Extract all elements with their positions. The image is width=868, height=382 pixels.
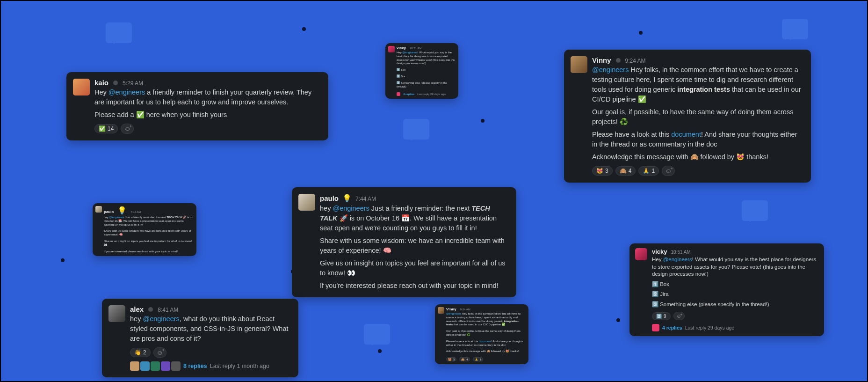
timestamp: 10:51 AM <box>671 250 691 255</box>
message-card-alex: alex 8:41 AM hey @engineers, what do you… <box>102 299 298 377</box>
avatar <box>73 79 90 96</box>
bg-dot <box>616 318 620 322</box>
avatar <box>108 305 125 322</box>
message-card-vicky-small: vicky10:51 AM Hey @engineers! What would… <box>385 43 458 99</box>
mini-avatar <box>171 361 181 371</box>
message-content: Hey @engineers a friendly reminder to fi… <box>94 88 321 120</box>
timestamp: 9:24 AM <box>625 58 646 64</box>
timestamp: 8:41 AM <box>158 307 178 313</box>
add-reaction-button[interactable]: ☺ <box>153 347 166 358</box>
avatar <box>571 56 587 73</box>
bg-bubble <box>403 119 429 140</box>
mini-avatar <box>151 361 160 371</box>
reactions-bar: ✅ 14 ☺ <box>94 124 321 134</box>
reaction[interactable]: 🙏 1 <box>638 166 659 176</box>
mini-avatar <box>161 361 170 371</box>
mention[interactable]: @engineers <box>333 205 369 212</box>
bg-bubble <box>364 324 390 345</box>
bg-dot <box>61 258 65 262</box>
presence-dot-icon <box>148 307 153 312</box>
mention[interactable]: @engineers <box>143 315 179 323</box>
presence-dot-icon <box>113 81 118 85</box>
add-reaction-button[interactable]: ☺ <box>673 312 685 320</box>
reaction[interactable]: 👋 2 <box>130 348 151 357</box>
message-header: paulo 💡 7:44 AM <box>320 194 509 203</box>
message-content: Hey @engineers! What would you say is th… <box>652 256 818 308</box>
doc-link[interactable]: document <box>671 131 701 138</box>
reaction[interactable]: 🙈 4 <box>615 166 636 176</box>
bg-bubble <box>782 19 808 39</box>
reaction[interactable]: 😻 3 <box>592 166 613 176</box>
author-name: paulo <box>320 194 339 202</box>
reaction[interactable]: ✅ 14 <box>94 124 118 133</box>
reaction-emoji: ✅ <box>99 125 106 132</box>
reactions-bar: 2️⃣ 9 ☺ <box>652 312 818 320</box>
message-card-paulo: paulo 💡 7:44 AM hey @engineers Just a fr… <box>292 187 516 297</box>
timestamp: 5:29 AM <box>123 80 143 87</box>
reactions-bar: 😻 3 🙈 4 🙏 1 ☺ <box>592 166 803 176</box>
message-content: @engineers Hey folks, in the common effo… <box>592 65 803 162</box>
avatar <box>298 194 315 211</box>
message-header: vicky 10:51 AM <box>652 248 818 255</box>
reaction-count: 14 <box>108 125 114 132</box>
mini-avatar <box>140 361 150 371</box>
mention[interactable]: @engineers <box>592 66 629 73</box>
presence-dot-icon <box>616 58 621 63</box>
avatar <box>438 307 444 314</box>
message-card-paulo-small: paulo💡7:44 AM hey @engineers Just a frie… <box>93 203 196 256</box>
replies-link[interactable]: 4 replies <box>662 325 682 331</box>
author-name: alex <box>130 305 144 313</box>
bg-dot <box>378 349 382 353</box>
message-card-vicky: vicky 10:51 AM Hey @engineers! What woul… <box>629 243 824 336</box>
message-card-vinny-small: Vinny9:24 AM @engineers Hey folks, in th… <box>435 304 528 364</box>
reactions-bar: 👋 2 ☺ <box>130 347 291 358</box>
reaction[interactable]: 2️⃣ 9 <box>652 312 671 320</box>
author-name: kaio <box>94 79 108 87</box>
message-card-kaio: kaio 5:29 AM Hey @engineers a friendly r… <box>66 72 328 140</box>
avatar <box>635 248 647 260</box>
message-header: kaio 5:29 AM <box>94 79 321 87</box>
message-header: alex 8:41 AM <box>130 305 291 313</box>
mini-avatar <box>652 324 659 331</box>
replies-link[interactable]: 8 replies <box>183 363 207 369</box>
add-reaction-button[interactable]: ☺ <box>662 166 675 176</box>
thread-summary[interactable]: 8 replies Last reply 1 month ago <box>130 361 291 371</box>
author-name: Vinny <box>592 56 611 64</box>
message-header: Vinny 9:24 AM <box>592 56 803 64</box>
thread-avatars <box>130 361 181 371</box>
message-card-vinny: Vinny 9:24 AM @engineers Hey folks, in t… <box>564 50 811 183</box>
avatar <box>95 206 102 213</box>
mention[interactable]: @engineers <box>108 88 145 96</box>
thread-summary[interactable]: 4 replies Last reply 29 days ago <box>652 324 818 331</box>
status-emoji-icon: 💡 <box>342 194 352 203</box>
author-name: vicky <box>652 248 667 255</box>
add-reaction-button[interactable]: ☺ <box>121 124 134 134</box>
avatar <box>388 46 395 52</box>
bg-bubble <box>742 200 768 221</box>
mention[interactable]: @engineers <box>663 257 692 262</box>
bg-bubble <box>106 22 132 43</box>
last-reply-text: Last reply 29 days ago <box>685 325 735 331</box>
last-reply-text: Last reply 1 month ago <box>210 363 269 369</box>
thread-avatars <box>652 324 659 331</box>
bg-dot <box>302 27 306 31</box>
timestamp: 7:44 AM <box>355 196 376 202</box>
message-content: hey @engineers, what do you think about … <box>130 314 291 344</box>
bg-dot <box>481 119 485 123</box>
message-content: hey @engineers Just a friendly reminder:… <box>320 204 509 291</box>
mini-avatar <box>130 361 139 371</box>
bg-dot <box>639 31 643 35</box>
········
## EXERCISE PROMPT
Copy all lines from the data above that contain the word "Last".

## TASK RESPONSE
thread-summary[interactable]: 8 replies Last reply 1 month ago <box>130 361 291 371</box>
thread-summary[interactable]: 4 replies Last reply 29 days ago <box>652 324 818 331</box>
last-reply-text: Last reply 29 days ago <box>685 325 735 331</box>
last-reply-text: Last reply 1 month ago <box>210 363 269 369</box>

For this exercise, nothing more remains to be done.